=== Begin Enclosure ===

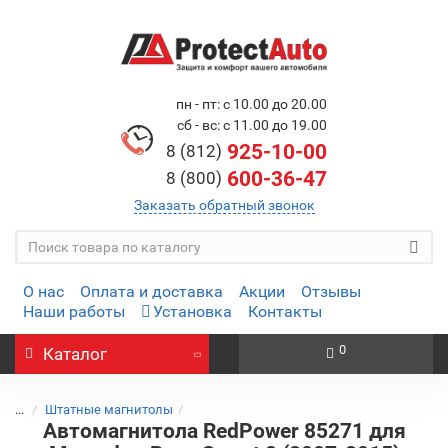
пн - пт: с 10.00 до 20.00
сб - вс: с 11.00 до 19.00
925-10-00
8 (812)
600-36-47
8 (800)
Заказать обратный звонок
О нас
Оплата и доставка
Акции
Отзывы
Наши работы
Установка
Контакты
0
Каталог
...
Штатные магнитолы
Автомагнитола RedPower 85271 для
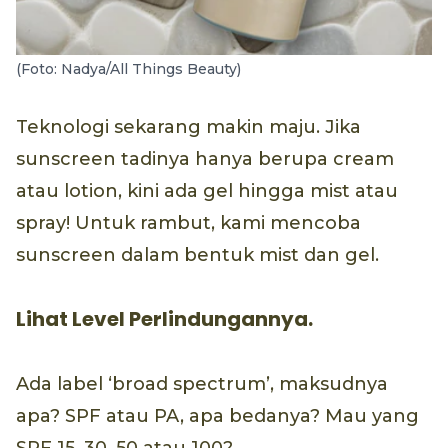
(Foto: Nadya/All Things Beauty)
Teknologi sekarang makin maju. Jika
sunscreen tadinya hanya berupa cream
atau lotion, kini ada gel hingga mist atau
spray! Untuk rambut, kami mencoba
sunscreen dalam bentuk mist dan gel.
Lihat Level Perlindungannya.
Ada label ‘broad spectrum’, maksudnya
apa? SPF atau PA, apa bedanya? Mau yang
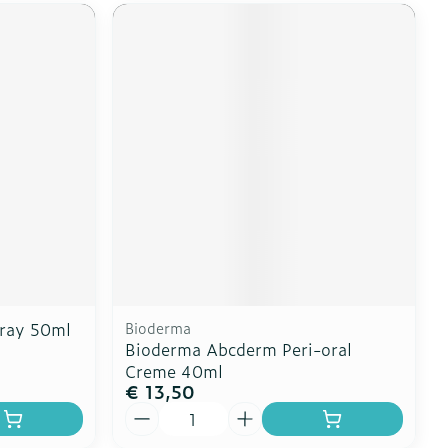
ray 50ml
Bioderma
Bioderma Abcderm Peri-oral
Creme 40ml
€ 13,50
Aantal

=== End Enclosure ===

> _YOUR TASK_
Make an exact copy of the records shown above, without the pictures.

> _ANSWER BOX_
пн - пт: с 10.00 до 20.00
сб - вс: с 11.00 до 19.00
925-10-00
8 (812)
600-36-47
8 (800)
Заказать обратный звонок
О нас
Оплата и доставка
Акции
Отзывы
Наши работы
Установка
Контакты
0
Каталог
...
Штатные магнитолы
Автомагнитола RedPower 85271 для
(Foto: Nadya/All Things Beauty)
Teknologi sekarang makin maju. Jika
sunscreen tadinya hanya berupa cream
atau lotion, kini ada gel hingga mist atau
spray! Untuk rambut, kami mencoba
sunscreen dalam bentuk mist dan gel.
Lihat Level Perlindungannya.
Ada label ‘broad spectrum’, maksudnya
apa? SPF atau PA, apa bedanya? Mau yang
ray 50ml
Bioderma
Bioderma Abcderm Peri-oral
Creme 40ml
€ 13,50
Aantal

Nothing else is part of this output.